Manobra faz parte do 'kit obstrução' da oposição. Deputados analisarão oito propostas de mudanças ao texto principal

BRASÍLIA — O plenário da Câmara dos Deputados rejeitou no início da tarde desta quarta-feira o requerimento de retirada de pauta da reforma da Previdência . O pedido foi derrubado por 256 votos a 7. O resultado já era esperado. A manobra faz parte do chamado “kit obstrução”, usado pela oposição para tentar atrasar a tramitação da proposta.

Ao derrubar o requerimento, os deputados passam a analisar os destaques e propostas para alterar o texto principal. Mais cedo, o presidente da Câmara, Rodrigo Maia (DEM-RJ), disse que está tudo “organizado” para derrubar todos os oito destaques apresentados e, assim, manter o texto.

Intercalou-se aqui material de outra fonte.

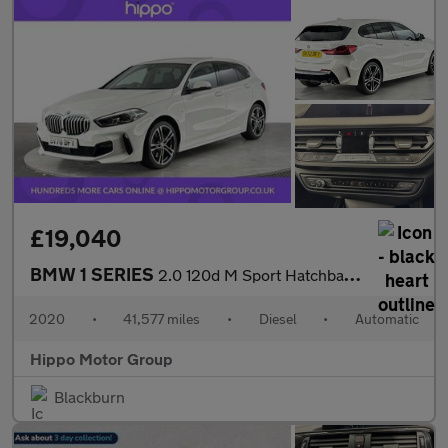
£19,040
BMW 1 SERIES
2.0 120d M Sport Hatchback 5dr Diesel Auto xDrive Euro 6 (s/s) (
2020
•
41,577 miles
•
Diesel
•
Automatic
Hippo Motor Group
Blackburn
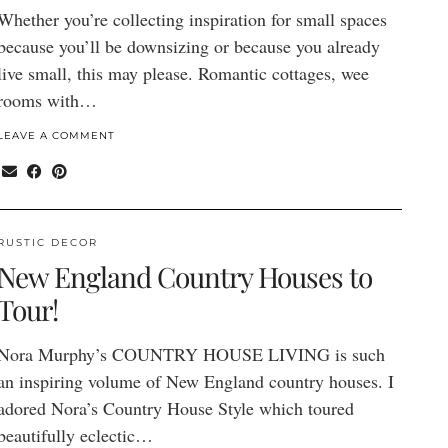
Whether you’re collecting inspiration for small spaces
because you’ll be downsizing or because you already
live small, this may please. Romantic cottages, wee
rooms with…
LEAVE A COMMENT
RUSTIC DECOR
New England Country Houses to
Tour!
Nora Murphy’s COUNTRY HOUSE LIVING is such
an inspiring volume of New England country houses. I
adored Nora’s Country House Style which toured
beautifully eclectic…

A reforma da Previdência foi aprovada em primeiro turno no início de julho, por 379 votos a 131. Na madrugada de terça-feira, a proposta foi novamente aprovada, agora em segundo turno, por 370 votos a 124.

Os destaques que serão analisados ao longo desta quarta-feira são do tipo supressivos — ou seja, propõem a retirada de trechos do texto-base aprovado. O quórum para aprovar ou derrubar as sugestões de alteração é o mesmo exigido na votação do texto principal, ou seja, 308 votos. Se aprovados, o potencial de desitratação da economia prevista pela proposta original é de R$ 459,9 bilhões em10 anos .

Ou seja, a economia projetada com a mudança nas regras da aposentadoria, R$ 933,5 bilhões , poderia ser reduzida à metade. A estimativa foi feita com base em números oficiais e considera alterações na pensão porte, no abono salarial (PIS), na regra de cálculo da aposentadoria e no pedágio da regra de transição.

Veja abaixo o que ainda pode mudar
Cálculo das aposentadorias
– destaque do PT pretende manter o cálculo atual das aposentadorias pela média dos 80% maiores salários de contribuição, em vez da proposta, que determina a média de todos os salários de contribuição;

Transição para servidores e segurados do INSS
– destaque do Novo quer excluir a transição para servidores públicos e segurados do INSS na qual se exige “pedágio” de 100% do tempo de contribuição que faltar para cumprir esse requisito;

Pagamento de pensão por morte
– destaque do PCdoB pretende excluir dispositivo que permite o pagamento de pensão por morte de valor inferior a um salário mínimo se o beneficiário receber outra renda formal;

Pedágio em pensão por morte
– destaque do PDT pretende excluir a exigência desse “pedágio”, mantendo apenas os requisitos de idade e tempo de contribuição;

Mês de contribuição
– destaque do PT permite contar o mês de contribuição mesmo que o recolhimento feito pelo segurado seja sobre valor inferior ao salário mínimo;

Exclusão de pontos do trabalhador exposto a agentes nocivos
– destaque do PSB propõe excluir o aumento de pontos exigidos do trabalhador sujeito a agentes nocivos (químicos, biológicos e físicos) na regra de transição. Esses pontos são a soma de idade e tempo de contribuição;

Abono do PIS/Pasep
– destaque do Psol quer manter a regra atual de pagamento do abono do PIS/Pasep para quem recebe até dois salários mínimos. O texto original da PEC propunha pagar esse abono a quem recebe até um salário. No texto aprovado em primeiro e segundo turnos da Câmara mudou esse ponto e prevê o pagamento do abono a quem recebe até R$ R$ 1.364,43.

Benefício aos mais pobres
– destaque do PT quer excluir da PEC regra que restringe o recebimento do Benefício de Prestação Continuada (BPC) a pessoa idosa ou com deficiência de família com renda mensal per capita inferior a um ¼ do salário mínimo.